Substantial evidence documents the potential importance of P2Y receptor subtypes in the regulation of cellular responses, but few selective antagonists exist for these receptors. In the current study, we assessed the use of pyridoxal-phosphate-6-azophenyl-2', 4'-disulfonate (PPADS) as a putative P2Y(1) receptor-selective blocker in Madin-Darby canine kidney (MDCK-D(1)) cells. We found that the key action of PPADS in MDCK-D(1) cells was blockade of signaling at a postreceptor site. PPADS blocked UTP (P2Y(2))-stimulated accumulation of cAMP [which is dependent on arachidonic acid (AA) metabolism by cyclooxygenase] but not that by 2-methyl thio-adenosine triphosphate (2MeSATP; which is independent of cyclooxygenase and has been attributed to P2Y(1) and P2Y(11) receptors).

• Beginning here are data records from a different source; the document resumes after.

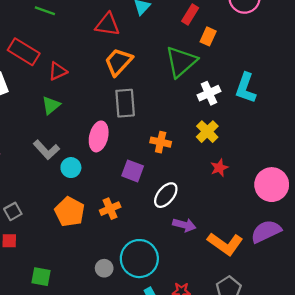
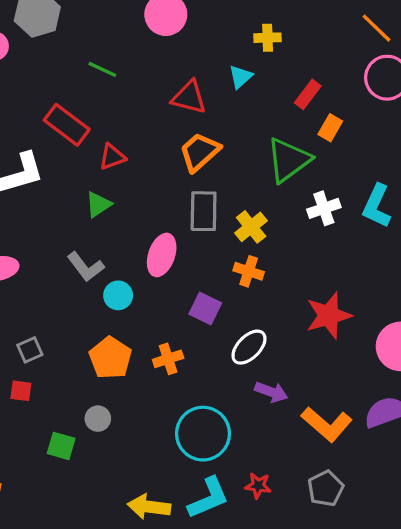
yellow cross: (207, 132) -> (251, 227), moved
red star: (219, 168) -> (329, 316), size x1.8
gray circle: (104, 268) -> (98, 419), moved

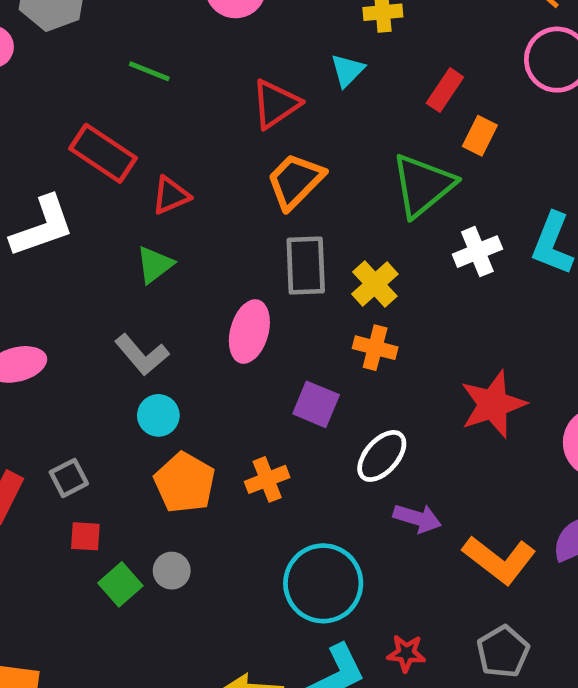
red triangle: (189, 97) -> (276, 104), turned -45
cyan circle: (118, 295) -> (158, 415), moved
red square: (21, 391) -> (85, 536), moved
green square: (61, 446) -> (120, 584), moved, turned 36

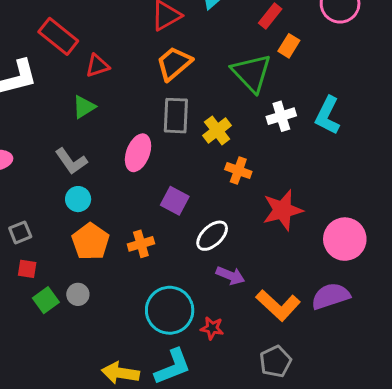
green triangle: (423, 185) -> (252, 73), turned -39
orange cross: (375, 348) -> (238, 170), moved
red star: (406, 653) -> (212, 328), moved

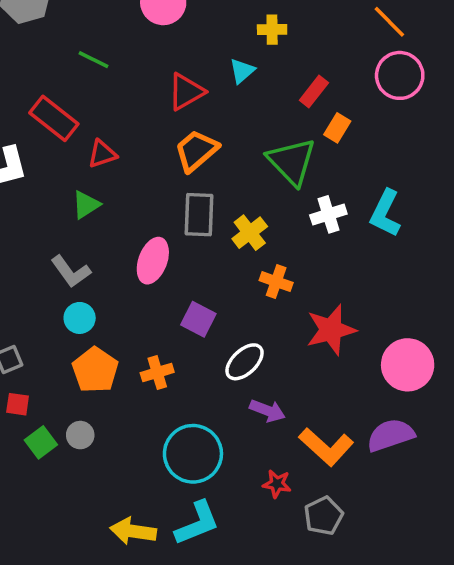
red star: (212, 328) -> (277, 484), moved

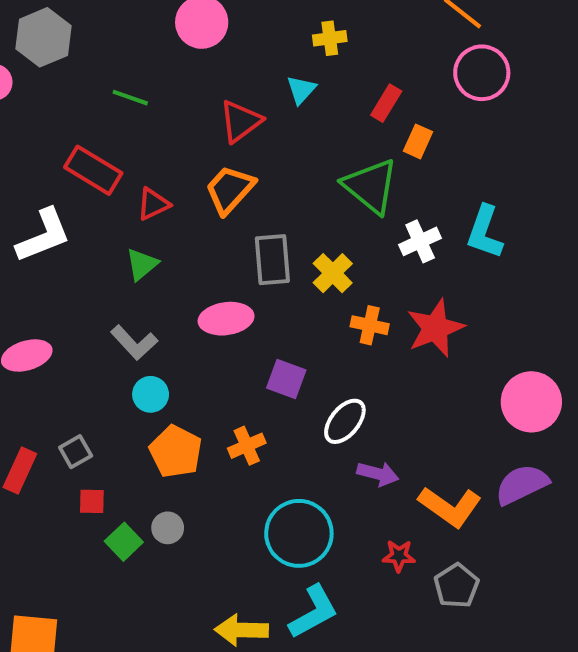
orange trapezoid: (196, 151) -> (230, 190), moved
pink ellipse: (153, 261) -> (226, 319), turned 69
red star: (331, 330) -> (435, 328), moved

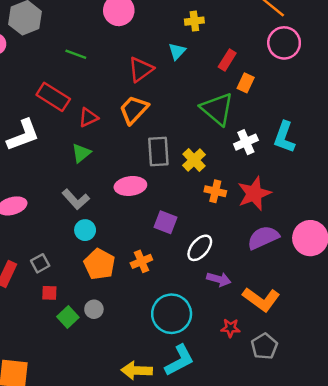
purple semicircle: (522, 484) -> (263, 238), moved

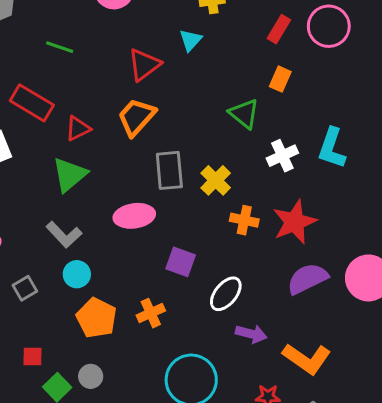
red rectangle: (227, 60) -> (279, 29), moved
green triangle: (217, 109) -> (244, 114), size x0.7
green triangle: (81, 153) -> (70, 175), size x1.4
gray square: (40, 263) -> (25, 288), moved

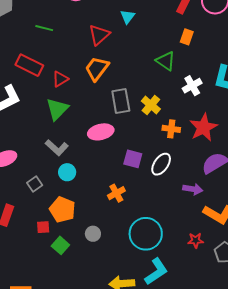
white ellipse: (226, 294) -> (161, 164), moved
orange pentagon: (96, 318) -> (62, 210), moved
purple arrow: (251, 334) -> (193, 189), moved
gray circle: (91, 376) -> (93, 234), moved

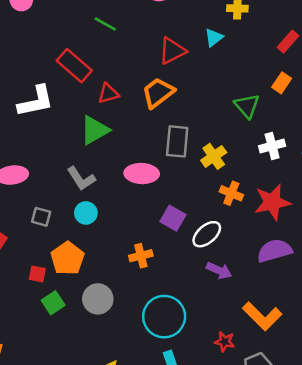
gray square: (35, 184) -> (41, 217), turned 35
purple arrow: (193, 189) -> (219, 271), moved
gray circle: (93, 234) -> (98, 299), size x1.5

By contrast, PPADS inhibited AA release mediated by both 2MeSATP and UTP. PPADS displayed uncompetitive antagonism in blockade of AA release in response to 2MeSATP. PPADS also inhibited AA release stimulated by various nucleotides, phenylephrine, and bradykinin, implying that the effect does not involve the inhibition of a specific receptor. Because PPADS also inhibited ionomycin-, thapsigargin-, and phorbol-12-myristate-13-acetate-promoted AA release, it appears to act at a site distal to an increase in intracellular Ca(2+) transients or PKC activation. Inhibition of melittin-stimulated AA release by PPADS suggested that the target of PPADS action may either be a phospholipase A(2) (PLA(2)) or a site distal to PLA(2), but PPADS did not inhibit Ca(2+)-dependent PLA(2) activity in MDCK-D(1) cell homogenate. The data indicate that PPADS blocks AA release in response to multiple compounds and suggest caution in the use of this compound for distinguishing P2Y receptor subtypes.